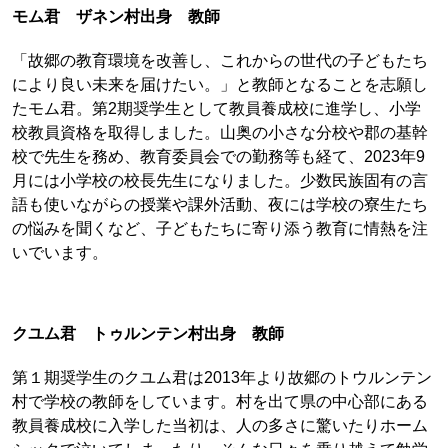
モム君 ザネン村出身 教師
「故郷の教育環境を改善し、これからの世代の子どもたち
により良い未来を届けたい。」と教師となることを志願し
たモム君。第2期奨学生として教員養成校に進学し、小学
校教員資格を取得しました。山奥の小さな分校や郡の基幹
校で先生を務め、教育委員会での勤務等も経て、2023年9
月には小学校の校長先生になりました。少数民族固有の言
語も使いながらの授業や課外活動、夜には学校の寮生たち
の悩みを聞くなど、子どもたちに寄り添う教育に情熱を注
いでいます。
クユム君 トゥルンテン村出身 教師
第１期奨学生のクユム君は2013年より故郷のトウルンテン
村で学校の教師をしています。村を出て県の中心部にある
教員養成校に入学した当初は、人の多さに驚いたりホーム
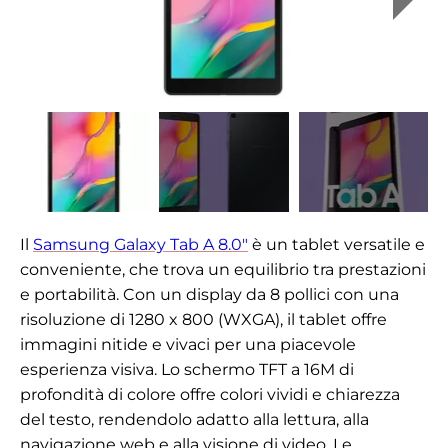
Il
Samsung Galaxy Tab A 8.0"
è un tablet versatile e
conveniente, che trova un equilibrio tra prestazioni
e portabilità. Con un display da 8 pollici con una
risoluzione di 1280 x 800 (WXGA), il tablet offre
immagini nitide e vivaci per una piacevole
esperienza visiva. Lo schermo TFT a 16M di
profondità di colore offre colori vividi e chiarezza
del testo, rendendolo adatto alla lettura, alla
navigazione web e alla visione di video. Le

What to do = Up to and including the last line of the listing, starting at the line with "の悩みを聞くなど、子どもたちに寄り添う教育に情熱を注", extract every line exactly and leave out the pictures.

Worked solution =
の悩みを聞くなど、子どもたちに寄り添う教育に情熱を注
いでいます。
クユム君 トゥルンテン村出身 教師
第１期奨学生のクユム君は2013年より故郷のトウルンテン
村で学校の教師をしています。村を出て県の中心部にある
教員養成校に入学した当初は、人の多さに驚いたりホーム
Il
Samsung Galaxy Tab A 8.0"
è un tablet versatile e
conveniente, che trova un equilibrio tra prestazioni
e portabilità. Con un display da 8 pollici con una
risoluzione di 1280 x 800 (WXGA), il tablet offre
immagini nitide e vivaci per una piacevole
esperienza visiva. Lo schermo TFT a 16M di
profondità di colore offre colori vividi e chiarezza
del testo, rendendolo adatto alla lettura, alla
navigazione web e alla visione di video. Le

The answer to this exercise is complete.